Questions fréquentes sur le recouvrement agroalimentaire en Espagne
Quel est le délai de paiement légal pour les produits alimentaires en Espagne ?
Pour les denrées alimentaires fraîches et périssables, la loi espagnole impose un délai de paiement maximum de 30 jours, impératif et non négociable. Ce délai ne peut pas être allongé par contrat.
Que faire si un client espagnol ne paie pas une livraison de produits périssables ?
Vous pouvez confier la créance à une société de recouvrement présente en Espagne. Le retard au-delà de 30 jours constituant une infraction, un gestionnaire local peut invoquer ce cadre pour débloquer le paiement à l’amiable, sans passer par le tribunal.
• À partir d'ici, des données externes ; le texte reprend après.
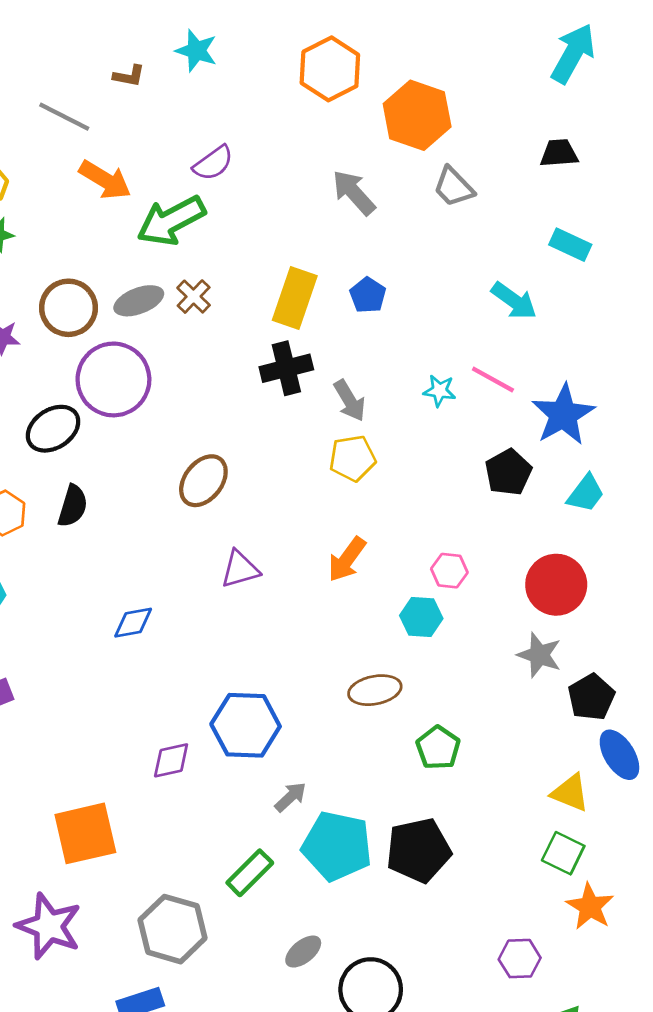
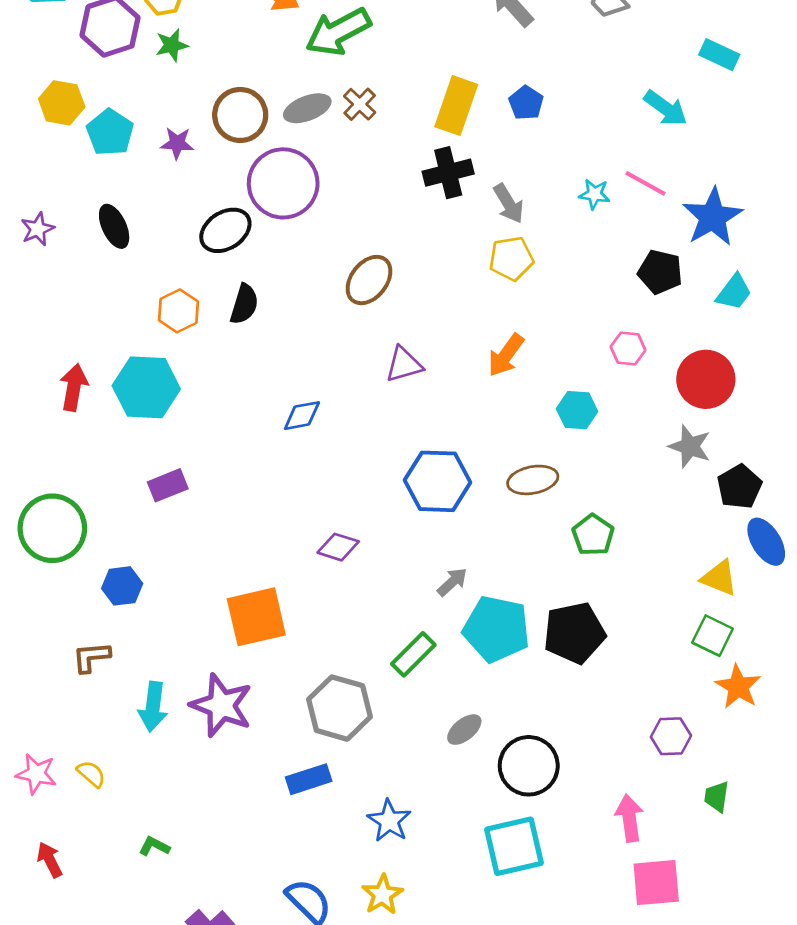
black pentagon: (508, 472) -> (660, 272), turned -30
pink hexagon: (449, 571) -> (628, 348), moved
blue hexagon: (246, 725) -> (437, 481), moved
purple diamond: (171, 760) -> (338, 547), turned 30

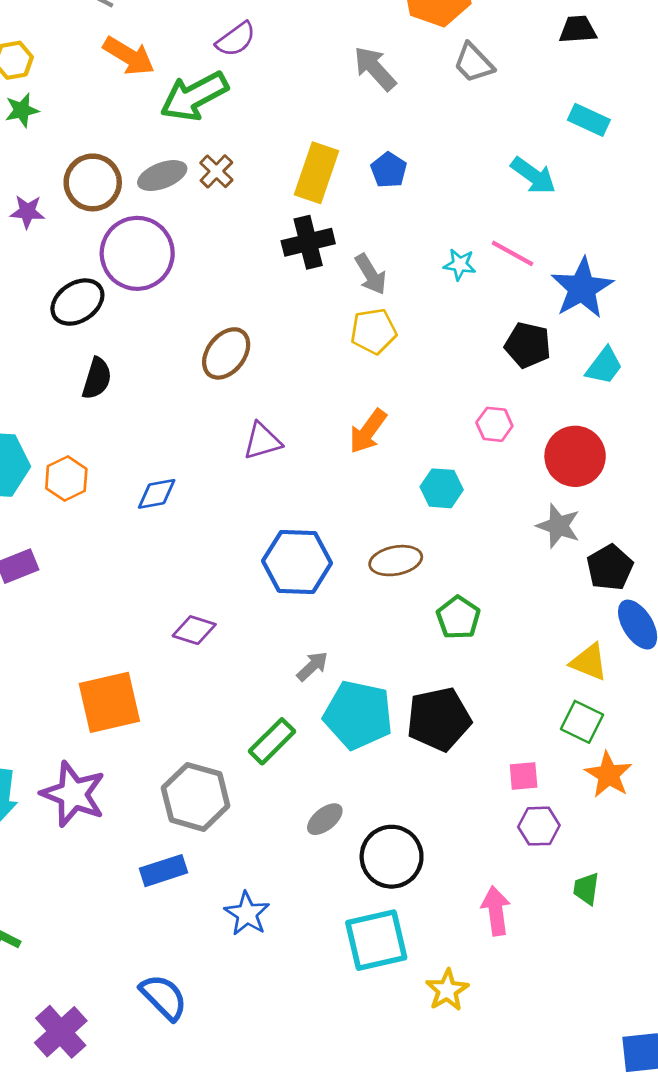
orange hexagon: (178, 311) -> (66, 479), moved
pink square: (656, 883) -> (524, 776), moved, size x0.6
yellow star: (382, 895) -> (447, 990), moved

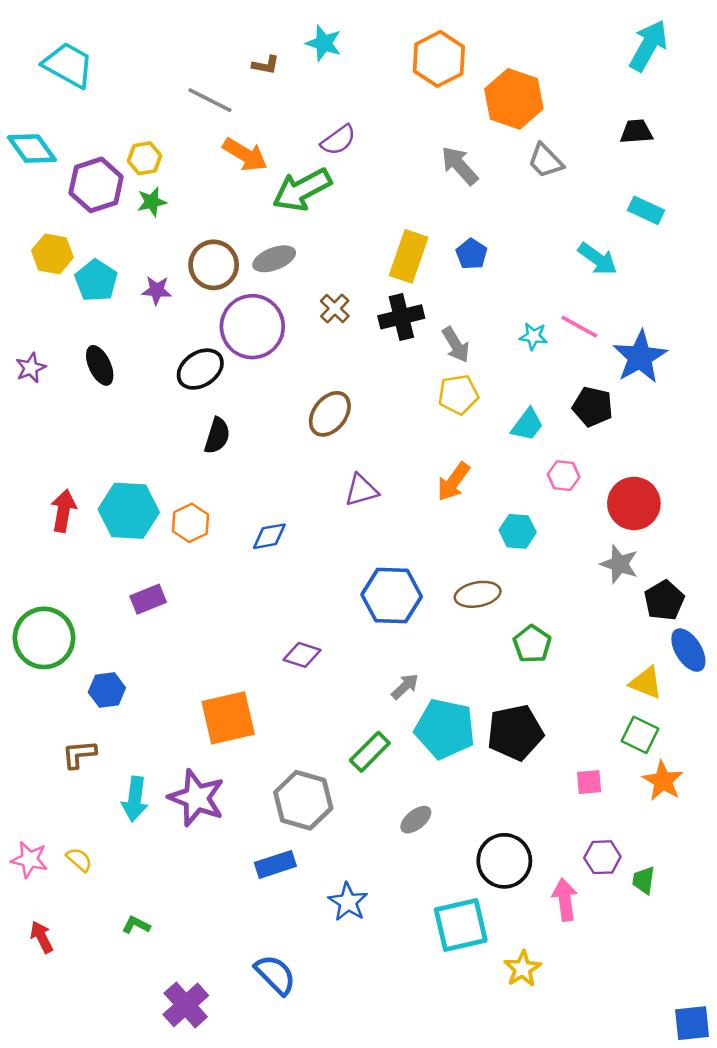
brown cross: (216, 171) -> (335, 308), moved
cyan trapezoid: (604, 366) -> (527, 425), moved
purple hexagon: (539, 826) -> (602, 857), moved
black circle: (392, 857) -> (504, 861), moved

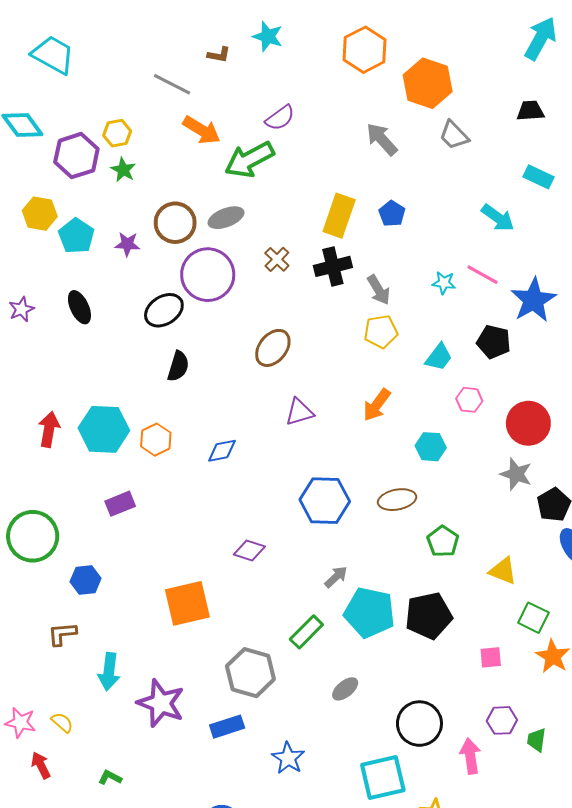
green star: (152, 202) -> (123, 170), turned -30
yellow triangle: (646, 683) -> (503, 571), moved
purple star: (197, 798) -> (161, 703), moved
red arrow: (42, 937) -> (41, 765), moved

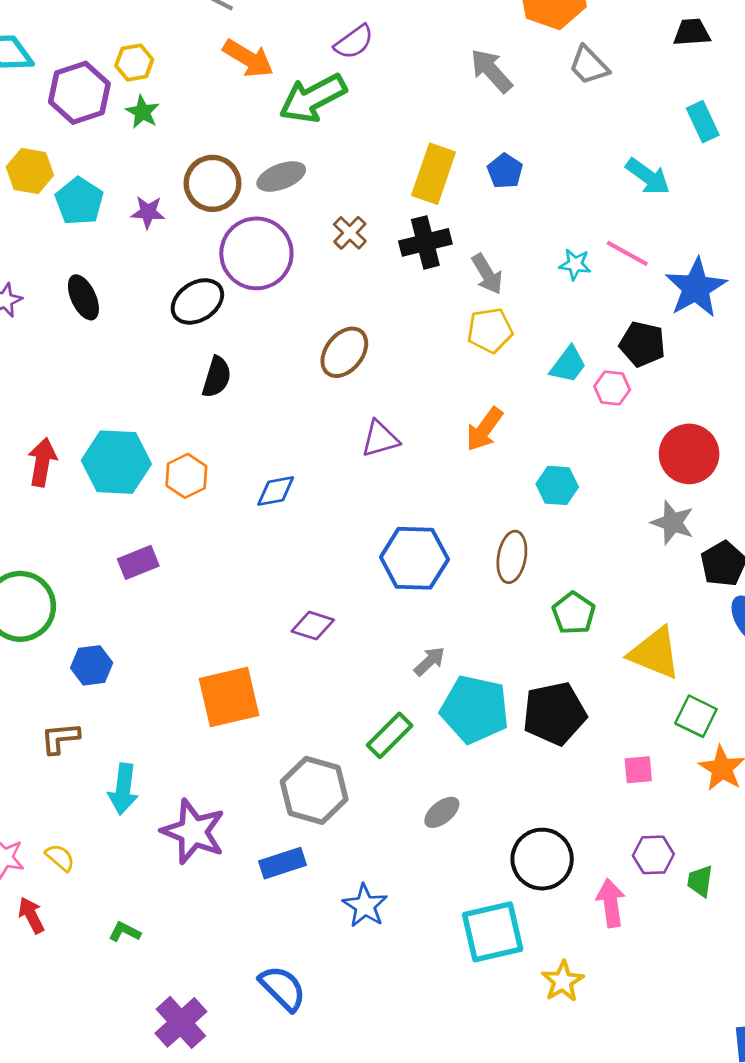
cyan rectangle: (539, 177) -> (703, 122), turned 40
pink hexagon: (469, 400) -> (612, 388), moved
brown ellipse: (397, 500) -> (512, 557), turned -69
yellow triangle: (503, 571) -> (655, 653), size x1.4

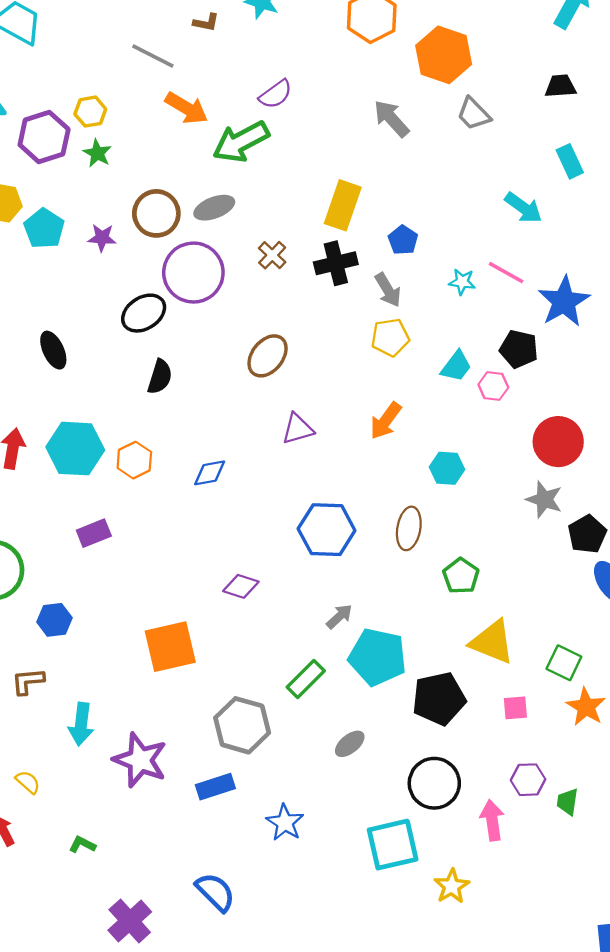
blue pentagon: (505, 171) -> (403, 240), moved
black ellipse: (83, 297) -> (53, 350), moved
yellow triangle: (655, 653) -> (492, 642), moved
black pentagon: (554, 713) -> (439, 699), moved

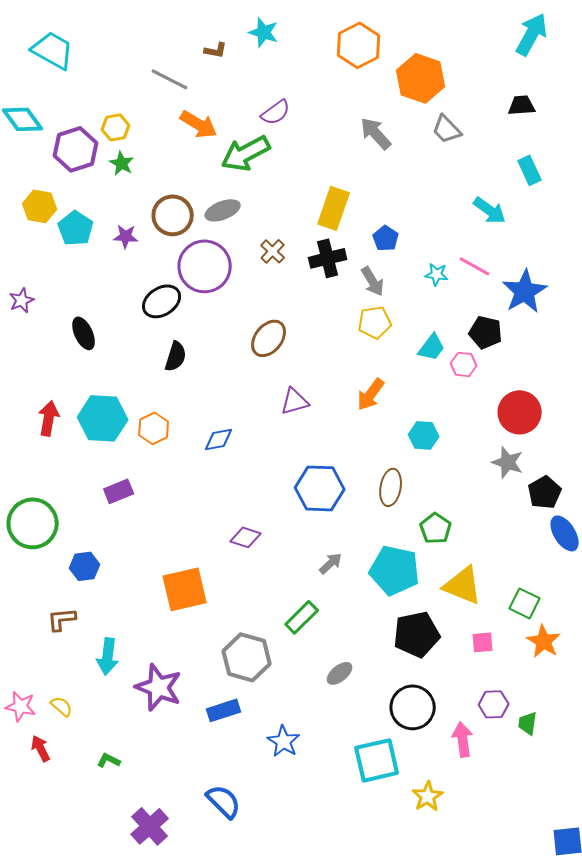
cyan pentagon: (378, 657) -> (395, 570), moved

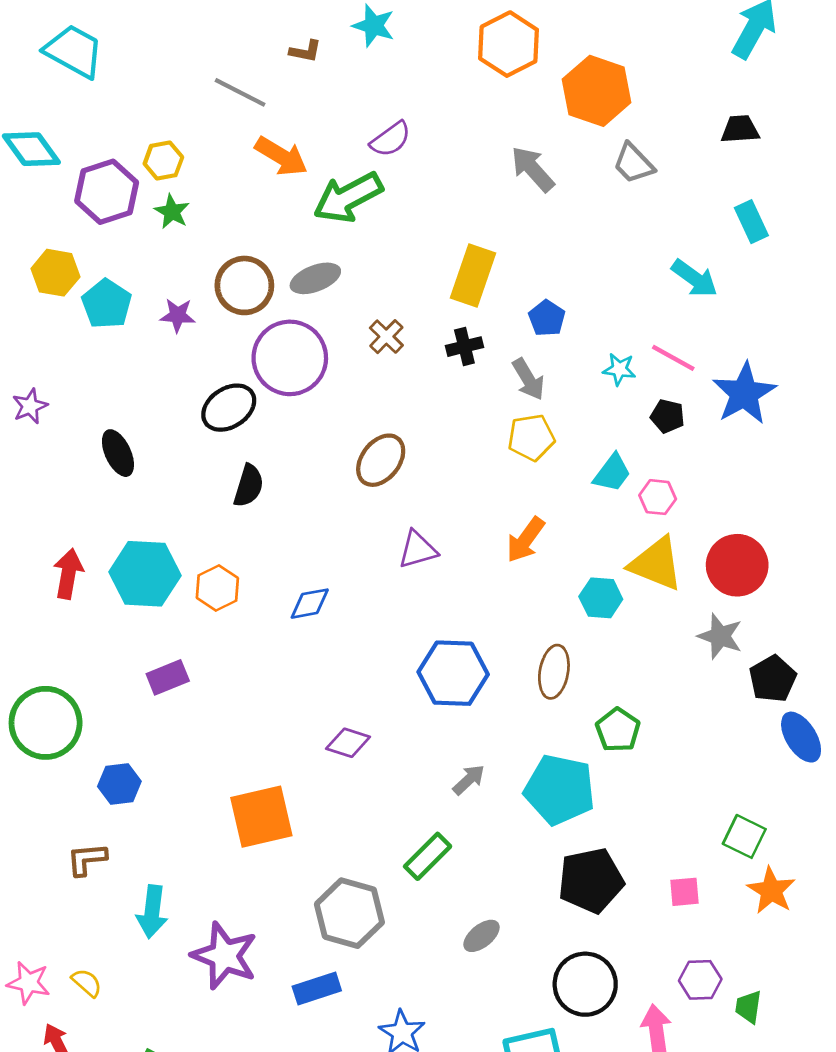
black cross: (328, 258) -> (464, 347), size x0.7
black pentagon: (486, 332) -> (668, 416), moved, size x0.7
yellow triangle: (463, 585) -> (656, 564), moved

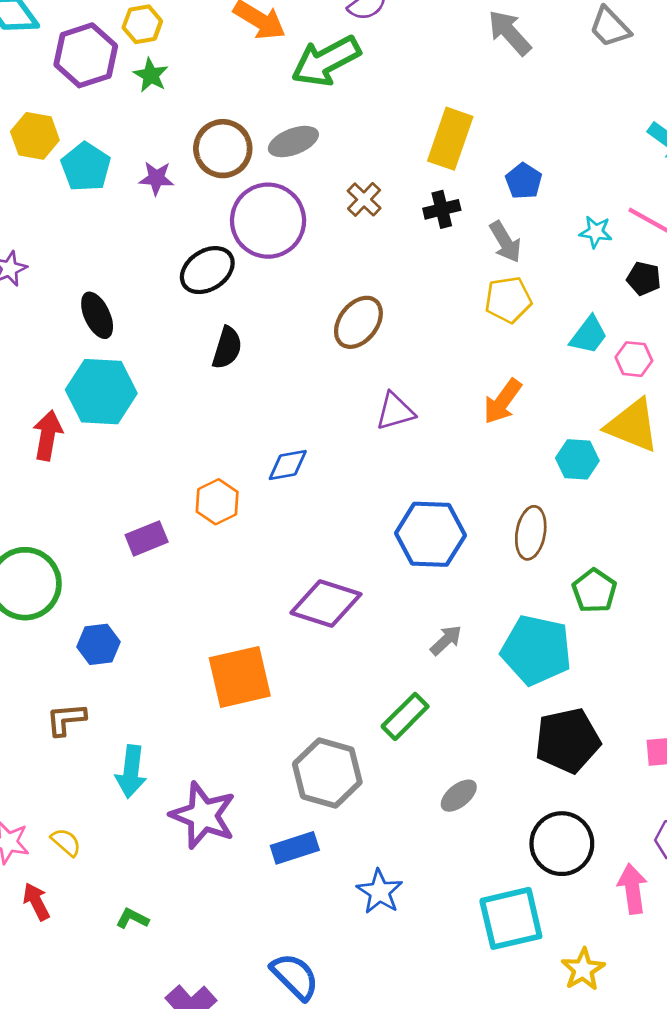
cyan hexagon: (145, 574) -> (101, 392), moved
orange hexagon: (217, 588) -> (217, 502), moved
purple diamond: (348, 743) -> (326, 603), size x1.6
Le recouvrement amiable fonctionne-t-il avec la grande distribution espagnole ?
Oui, à condition d’avoir un intervenant local qui connaît les pratiques du secteur et rappelle à l’acheteur ses obligations légales. Une relance isolée depuis la France a peu de poids face à une centrale d’achat.
Combien coûte le recouvrement d’une créance agroalimentaire en Espagne ?
Le recouvrement amiable se fait sans coût initial : seuls des honoraires au succès s’appliquent en cas de récupération, évalués au cas par cas. Si le dossier passe au judiciaire, un devis est présenté à l’avance.